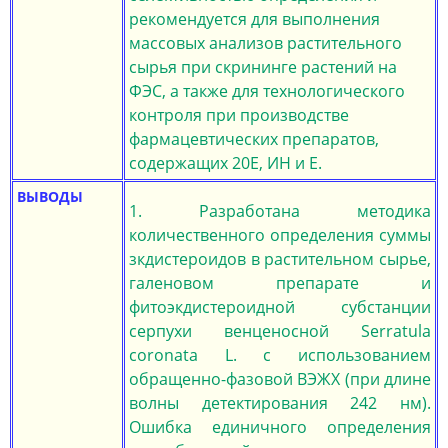
рекомендуется для выполнения
массовых анализов растительного
сырья при скрининге растений на
ФЭС, а также для технологического
контроля при производстве
фармацевтических препаратов,
содержащих 20Е, ИН и Е.
ВЫВОДЫ
1. Разработана методика
количественного определения суммы
зкдистероидов в растительном сырье,
галеновом препарате и
фитоэкдистероидной субстанции
серпухи венценосной Serratula
coronata L. с использованием
обращенно-фазовой ВЭЖХ (при длине
волны детектирования 242 нм).
Ошибка единичного определения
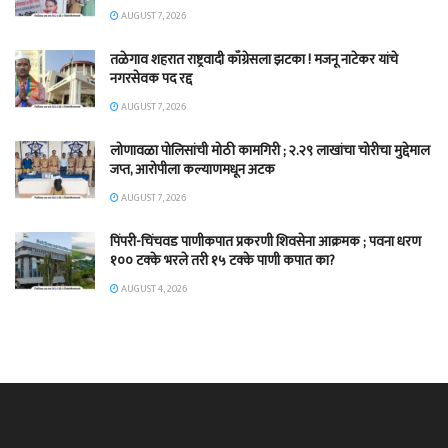
AUGUST 7, 2026
तळेगाव शहरात राष्ट्रवादी काँग्रेसला झटका ! मजनू नाटेकर यांचे
नगरसेवक पद रद्द
AUGUST 7, 2026
लोणावळा पोलिसांची मोठी कामगिरी ; २.२९ लाखांचा चोरीचा मुद्देमाल
जप्त, आरोपीला कल्याणमधून अटक
AUGUST 7, 2026
पिंपरी-चिंचवड पाणीकपात प्रकरणी शिवसेना आक्रमक ; पवना धरण
१०० टक्के भरले तरी १५ टक्के पाणी कपात का?
AUGUST 4, 2026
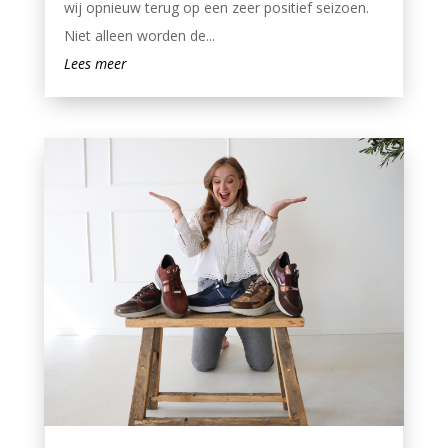
wij opnieuw terug op een zeer positief seizoen.
Niet alleen worden de...
Lees meer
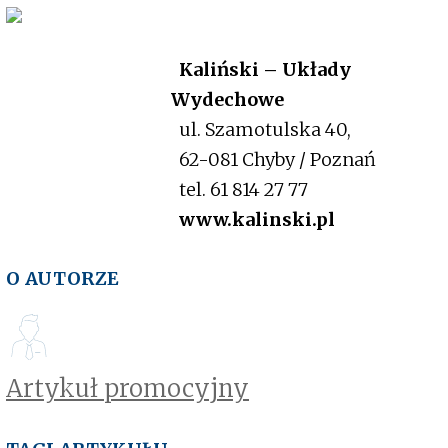
Kaliński – Układy
Wydechowe
ul. Szamotulska 40,
62-081 Chyby / Poznań
tel. 61 814 27 77
www.kalinski.pl
O AUTORZE
Artykuł promocyjny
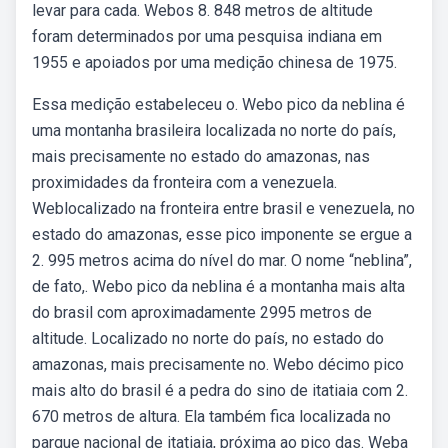
levar para cada. Webos 8. 848 metros de altitude
foram determinados por uma pesquisa indiana em
1955 e apoiados por uma medição chinesa de 1975.
Essa medição estabeleceu o. Webo pico da neblina é
uma montanha brasileira localizada no norte do país,
mais precisamente no estado do amazonas, nas
proximidades da fronteira com a venezuela.
Weblocalizado na fronteira entre brasil e venezuela, no
estado do amazonas, esse pico imponente se ergue a
2. 995 metros acima do nível do mar. O nome “neblina”,
de fato,. Webo pico da neblina é a montanha mais alta
do brasil com aproximadamente 2995 metros de
altitude. Localizado no norte do país, no estado do
amazonas, mais precisamente no. Webo décimo pico
mais alto do brasil é a pedra do sino de itatiaia com 2.
670 metros de altura. Ela também fica localizada no
parque nacional de itatiaia, próxima ao pico das. Weba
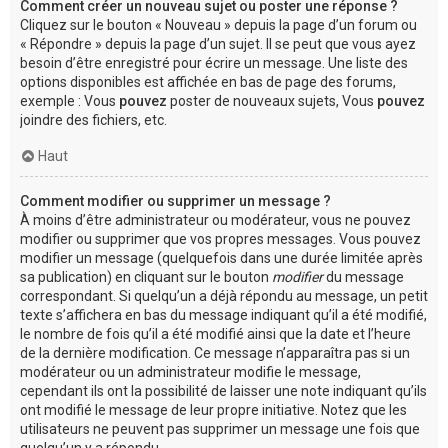
Comment créer un nouveau sujet ou poster une réponse ?
Cliquez sur le bouton « Nouveau » depuis la page d’un forum ou
« Répondre » depuis la page d’un sujet. Il se peut que vous ayez
besoin d’être enregistré pour écrire un message. Une liste des
options disponibles est affichée en bas de page des forums,
exemple : Vous
pouvez
poster de nouveaux sujets, Vous
pouvez
joindre des fichiers, etc.
Haut
Comment modifier ou supprimer un message ?
À moins d’être administrateur ou modérateur, vous ne pouvez
modifier ou supprimer que vos propres messages. Vous pouvez
modifier un message (quelquefois dans une durée limitée après
sa publication) en cliquant sur le bouton
modifier
du message
correspondant. Si quelqu’un a déjà répondu au message, un petit
texte s’affichera en bas du message indiquant qu’il a été modifié,
le nombre de fois qu’il a été modifié ainsi que la date et l’heure
de la dernière modification. Ce message n’apparaîtra pas si un
modérateur ou un administrateur modifie le message,
cependant ils ont la possibilité de laisser une note indiquant qu’ils
ont modifié le message de leur propre initiative. Notez que les
utilisateurs ne peuvent pas supprimer un message une fois que
quelqu’un y a répondu.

::::::::::

** Exercise brief **
Give again, word for word, only the lines that run from the top of the data above through the line with "तळेगाव शहरात राष्ट्रवादी". Drop the pictures.

** Answer section **
рекомендуется для выполнения
массовых анализов растительного
сырья при скрининге растений на
ФЭС, а также для технологического
контроля при производстве
фармацевтических препаратов,
содержащих 20Е, ИН и Е.
ВЫВОДЫ
1. Разработана методика
количественного определения суммы
зкдистероидов в растительном сырье,
галеновом препарате и
фитоэкдистероидной субстанции
серпухи венценосной Serratula
coronata L. с использованием
обращенно-фазовой ВЭЖХ (при длине
волны детектирования 242 нм).
Ошибка единичного определения
AUGUST 7, 2026
तळेगाव शहरात राष्ट्रवादी काँग्रेसला झटका ! मजनू नाटेकर यांचे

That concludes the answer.